**GOAL OF THE EXERCISE**:
Each line of the entries below that holds "whether" is needed, copied in full.

RECORD EXCERPTS Start Marker

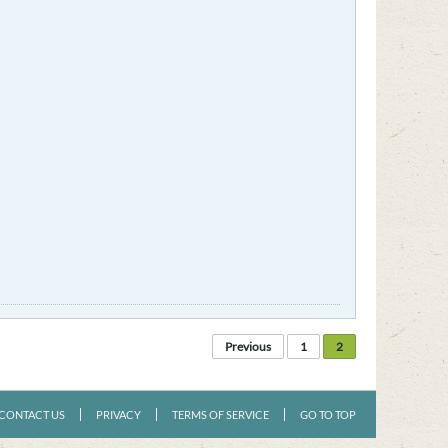
Previous
1
2
CONTACT US
PRIVACY
TERMS OF SERVICE
GO TO TOP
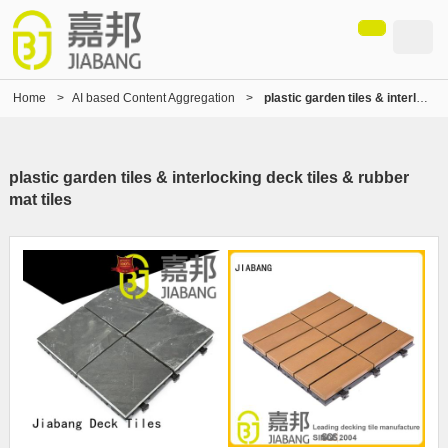
Home
>
AI based Content Aggregation
>
plastic garden tiles & interlocking deck tiles & rubber mat tiles
plastic garden tiles & interlocking deck tiles & rubber
mat tiles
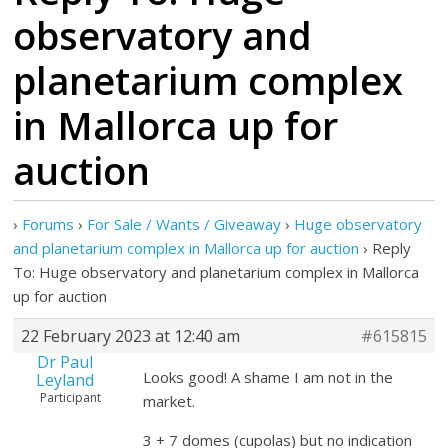
observatory and
planetarium complex
in Mallorca up for
auction
›
Forums
›
For Sale / Wants / Giveaway
›
Huge observatory
and planetarium complex in Mallorca up for auction
›
Reply
To: Huge observatory and planetarium complex in Mallorca
up for auction
22 February 2023 at 12:40 am
#615815
Dr Paul
Looks good! A shame I am not in the
Leyland
Participant
market.
3 + 7 domes (cupolas) but no indication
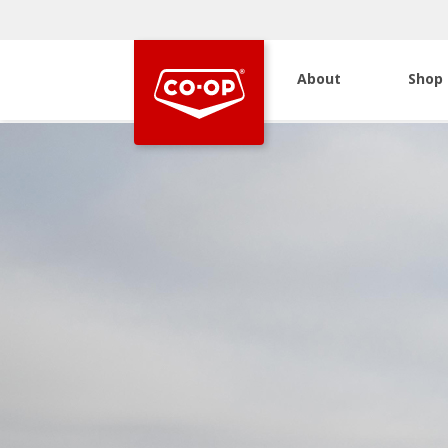
About
Shop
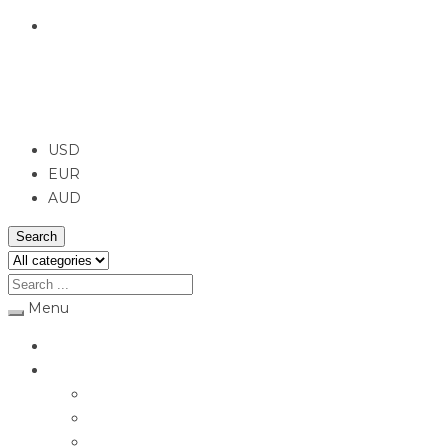
English
USD
USD
EUR
AUD
Search
Menu
Home
Jewellery
Rings
Engagement Rings
Earrings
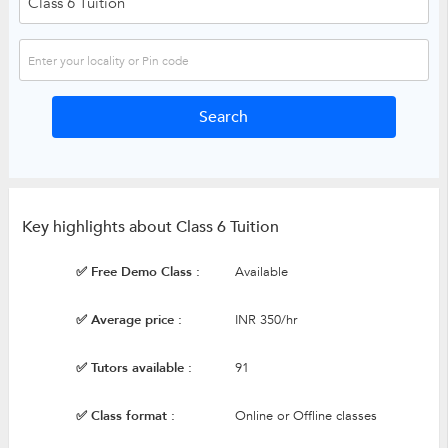
Key highlights about Class 6 Tuition
✅ Free Demo Class :
Available
✅ Average price :
INR 350/hr
✅ Tutors available :
91
✅ Class format :
Online or Offline classes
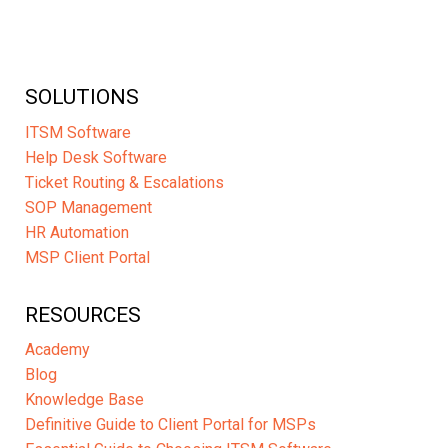
SOLUTIONS
ITSM Software
Help Desk Software
Ticket Routing & Escalations
SOP Management
HR Automation
MSP Client Portal
RESOURCES
Academy
Blog
Knowledge Base
Definitive Guide to Client Portal for MSPs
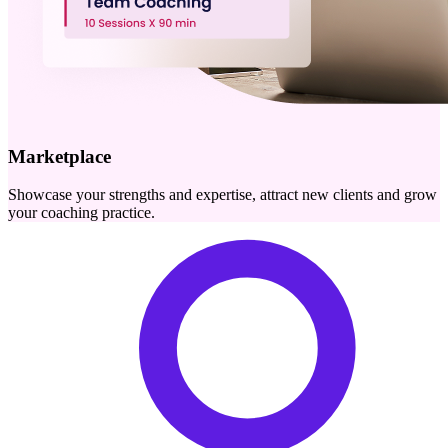
Marketplace
Showcase your strengths and expertise, attract new clients and grow
your coaching practice.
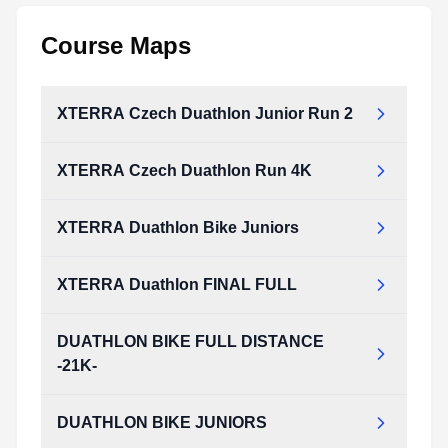
Course Maps
XTERRA Czech Duathlon Junior Run 2
XTERRA Czech Duathlon Run 4K
XTERRA Duathlon Bike Juniors
XTERRA Duathlon FINAL FULL
DUATHLON BIKE FULL DISTANCE
-21K-
DUATHLON BIKE JUNIORS
DUATHLON_BIKE_FULL_DISTANCE_-21K-_.pdf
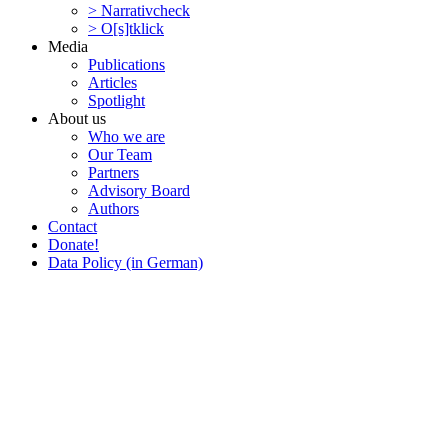
> Narra­tivcheck
> O[s]tklick
Media
Publi­ca­tions
Articles
Spotlight
About us
Who we are
Our Team
Partners
Advisory Board
Authors
Contact
Donate!
Data Policy (in German)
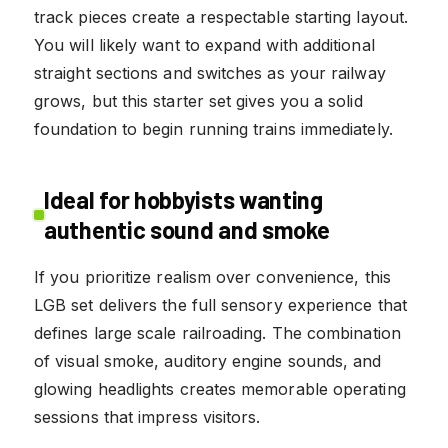
track pieces create a respectable starting layout.
You will likely want to expand with additional
straight sections and switches as your railway
grows, but this starter set gives you a solid
foundation to begin running trains immediately.
Ideal for hobbyists wanting
authentic sound and smoke
If you prioritize realism over convenience, this
LGB set delivers the full sensory experience that
defines large scale railroading. The combination
of visual smoke, auditory engine sounds, and
glowing headlights creates memorable operating
sessions that impress visitors.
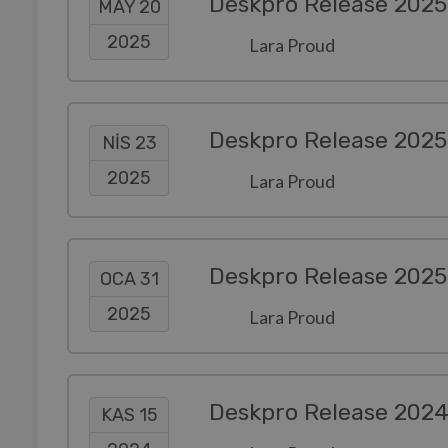
Deskpro Release 2025
MAY 20
2025
Lara Proud
Deskpro Release 2025
NIS 23
2025
Lara Proud
Deskpro Release 2025
OCA 31
2025
Lara Proud
Deskpro Release 202
KAS 15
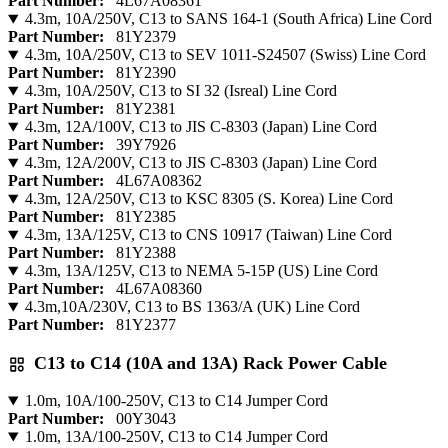
Part Number:
4L67A08361
4.3m, 10A/250V, C13 to SANS 164-1 (South Africa) Line Cord
Part Number:
81Y2379
4.3m, 10A/250V, C13 to SEV 1011-S24507 (Swiss) Line Cord
Part Number:
81Y2390
4.3m, 10A/250V, C13 to SI 32 (Isreal) Line Cord
Part Number:
81Y2381
4.3m, 12A/100V, C13 to JIS C-8303 (Japan) Line Cord
Part Number:
39Y7926
4.3m, 12A/200V, C13 to JIS C-8303 (Japan) Line Cord
Part Number:
4L67A08362
4.3m, 12A/250V, C13 to KSC 8305 (S. Korea) Line Cord
Part Number:
81Y2385
4.3m, 13A/125V, C13 to CNS 10917 (Taiwan) Line Cord
Part Number:
81Y2388
4.3m, 13A/125V, C13 to NEMA 5-15P (US) Line Cord
Part Number:
4L67A08360
4.3m,10A/230V, C13 to BS 1363/A (UK) Line Cord
Part Number:
81Y2377
C13 to C14 (10A and 13A) Rack Power Cable
1.0m, 10A/100-250V, C13 to C14 Jumper Cord
Part Number:
00Y3043
1.0m, 13A/100-250V, C13 to C14 Jumper Cord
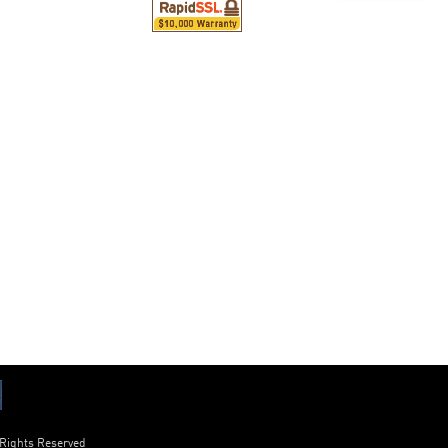
 Rights Reserved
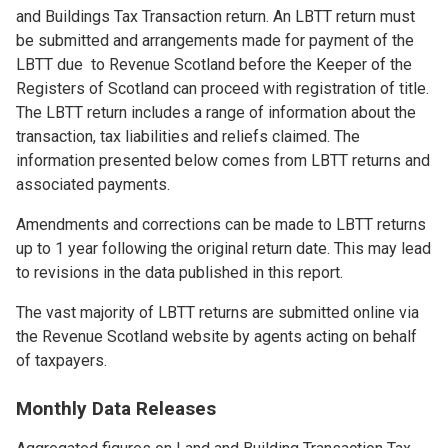
and Buildings Tax Transaction return. An LBTT return must
be submitted and arrangements made for payment of the
LBTT due to Revenue Scotland before the Keeper of the
Registers of Scotland can proceed with registration of title.
The LBTT return includes a range of information about the
transaction, tax liabilities and reliefs claimed. The
information presented below comes from LBTT returns and
associated payments.
Amendments and corrections can be made to LBTT returns
up to 1 year following the original return date. This may lead
to revisions in the data published in this report.
The vast majority of LBTT returns are submitted online via
the Revenue Scotland website by agents acting on behalf
of taxpayers.
Monthly Data Releases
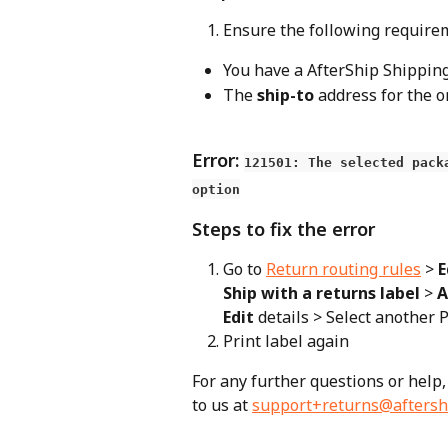
Ensure the following requireme
You have a AfterShip Shippin
The 
ship-to
 address for the o
Error: 
121501: The selected pack
option
Steps to fix the error
Go to 
Return routing rules
 > 
E
Ship with a returns label
 > 
A
Edit
 details > Select another
Print label again
For any further questions or help,
to us at 
support+returns@aftersh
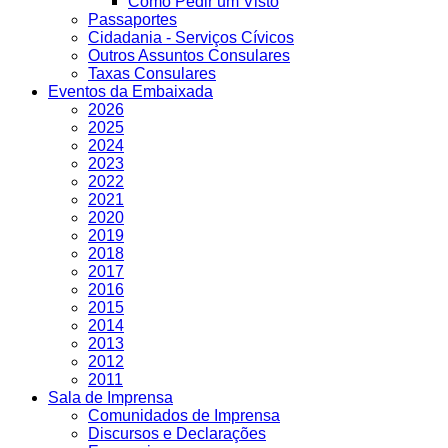
Como Pedir um Visto
Passaportes
Cidadania - Serviços Cívicos
Outros Assuntos Consulares
Taxas Consulares
Eventos da Embaixada
2026
2025
2024
2023
2022
2021
2020
2019
2018
2017
2016
2015
2014
2013
2012
2011
Sala de Imprensa
Comunidados de Imprensa
Discursos e Declarações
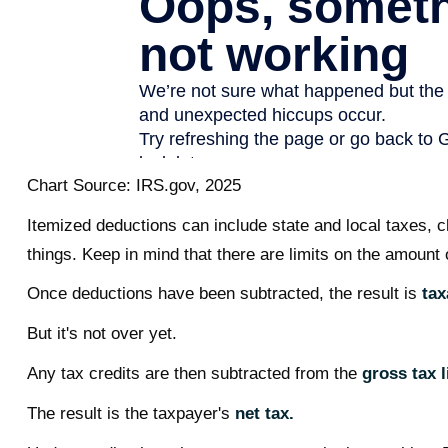
Chart Source: IRS.gov, 2025
Itemized deductions can include state and local taxes, 
things. Keep in mind that there are limits on the amount 
Once deductions have been subtracted, the result is
tax
But it's not over yet.
Any tax credits are then subtracted from the
gross tax li
The result is the taxpayer's
net tax.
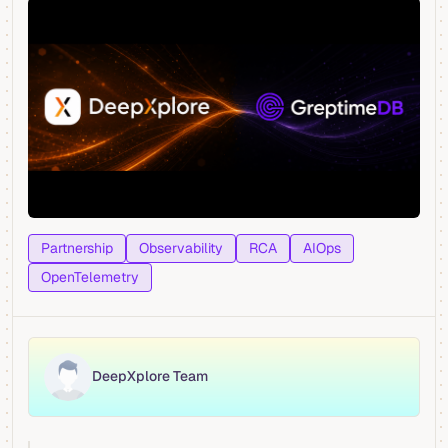
Partnership
Observability
RCA
AIOps
OpenTelemetry
DeepXplore Team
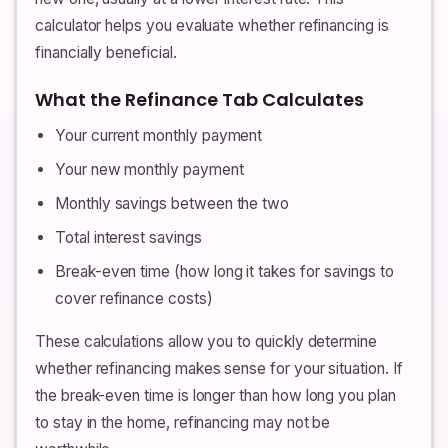
calculator helps you evaluate whether refinancing is
financially beneficial.
What the Refinance Tab Calculates
Your current monthly payment
Your new monthly payment
Monthly savings between the two
Total interest savings
Break-even time (how long it takes for savings to
cover refinance costs)
These calculations allow you to quickly determine
whether refinancing makes sense for your situation. If
the break-even time is longer than how long you plan
to stay in the home, refinancing may not be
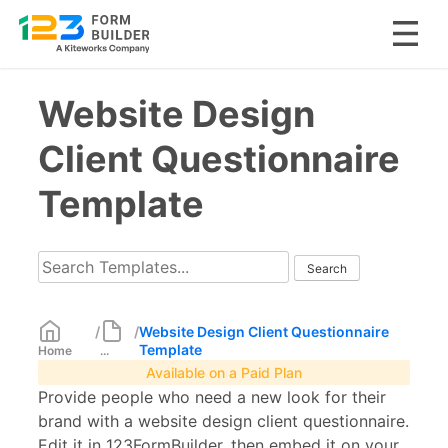
Skip
Website Design
to
content
Client Questionnaire
Template
/
/
Website Design Client Questionnaire
Template
Home
...
Available on a Paid Plan
Provide people who need a new look for their
brand with a website design client questionnaire.
Edit it in 123FormBuilder, then embed it on your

RECORD EXCERPTS End Marker

**REPLY TO THE TASK**:
calculator helps you evaluate whether refinancing is
whether refinancing makes sense for your situation. If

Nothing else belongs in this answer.